According to the IEA, the global pandemic of COVID-19 will lead to a fall in capital investment plans in 2020 by major oil and gas companies of 32% relative to 2019. KAPSARC’s new Commentary highlights how cooperation can enhance natural gas utilization in the GCC.
The Commentary, by the authors Rami Shabaneh, Bertrand Rioux and Steve Griffiths, identified three factors that contribute to shaping the path of gas demand in Saudi Arabia. These factors are: reforms of fuel prices, electricity tariffs, and the speed of using renewable energy, as natural gas prices in the Gulf countries are considered the lowest in the world, being organized by the relevant national governments to promote industrialization, economic diversification away from oil, job creation, and welfare distribution.
“Collectively, the GCC consumed 296 billion cubic meters (bcm) of natural gas in 2019, approximately as much as China in the same year. As a result, domestic demand averaged a compounded annual rate of about 5% between 2000 and 2019, almost double the global growth rate, leaving the region with the highest levels of per capita gas consumption globally,” KAPSARC’s Commentary said.
Oil and gas account for essentially all primary energy consumption in the GCC. While the energy mix of each member country has varied, in the aggregate oil had an edge over gas between 2000 and 2009. However, from 2010, natural gas has increased its share in the bloc, and by 2019 the shares of oil and gas almost converged to an even split, which caused more gas to be saved and allowed for a shift from oil to gas in the electricity and industry sectors.
The researchers’ analysis showed that together, the six GCC members hold 1,379 trillion cubic feet (tcf) of natural gas reserves, according to a 2019 estimate, or about 20% of the world’s total reserves.

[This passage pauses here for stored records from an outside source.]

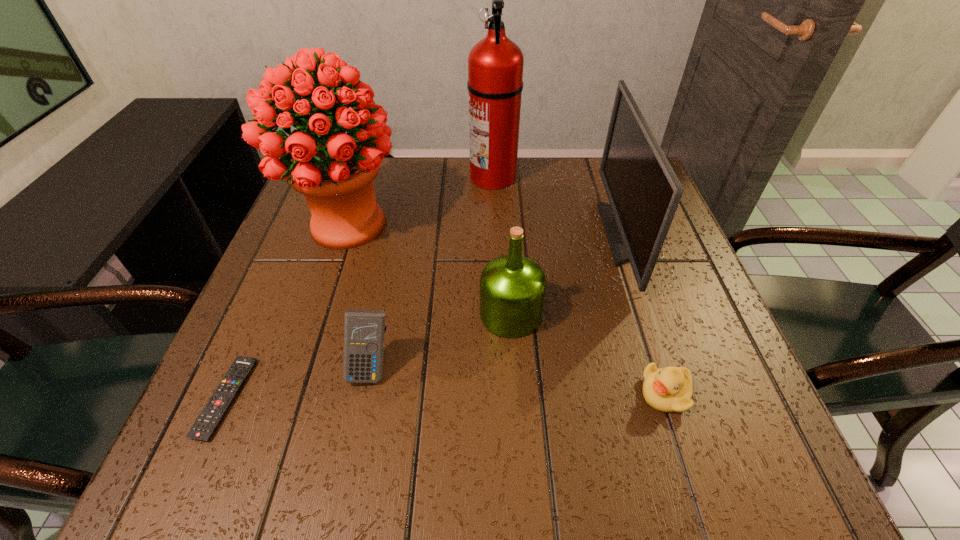 Where is `free space located 0.240m on the right of the bouquet`? free space located 0.240m on the right of the bouquet is located at coordinates (505, 225).

I want to click on vacant position located on the screen side of the monitor, so click(494, 234).

I want to click on free spot located 0.290m on the screen side of the monitor, so [482, 234].

Identify the location of blank space located 0.300m on the screen side of the monitor. This screenshot has height=540, width=960. (477, 234).

This screenshot has height=540, width=960. What are the coordinates of `free location located 0.250m on the left of the fourth shortest object` in the screenshot? It's located at (352, 314).

You are a GUI agent. You are given a task and a screenshot of the screen. Output one action in this format:
    pyautogui.click(x=<x>, y=<y>)
    Task: Click on the free location located 0.140m on the front-facing side of the calculator
    This screenshot has height=540, width=960.
    Given the screenshot: What is the action you would take?
    pyautogui.click(x=350, y=472)

What are the coordinates of `free space located 0.110m on the front-facing side of the second shortest object` in the screenshot? It's located at (576, 393).

At what (x,y) coordinates should I click in order to perform the action: click on vacant space located 0.390m on the front-facing side of the second shortest object. Please return your answer as a coordinate pair (x, y). Looking at the image, I should click on (410, 393).

This screenshot has height=540, width=960. In order to click on free space located 0.050m on the front-facing side of the second shortest object in this screenshot , I will do [x=612, y=393].

The image size is (960, 540). I want to click on free spot located on the right of the shortest object, so tap(315, 398).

Our Commentary discussed the challenges in integration of the gas market in the GCC.
“Saudi Arabia produced 113.6 bcm of gas in 2019 and aims to double its output as it is expected to produce about 30 bcm/y by 2030…most of the Kingdom’s planned natural gas production will serve to meet the country’s future power demand, especially from its growing industrial and commercial sectors,” KAPSARC’s Commentary mentioned.
The Commentary also revealed that the integration of the gas network within the Gulf countries represents an opportunity to expand the Gulf market for gas and increase its efficiency, as it will increase the ability of countries that have surplus gas to liquidate their resources as exports within other Gulf countries, which in turn benefit from the low cost of gas and increased energy security.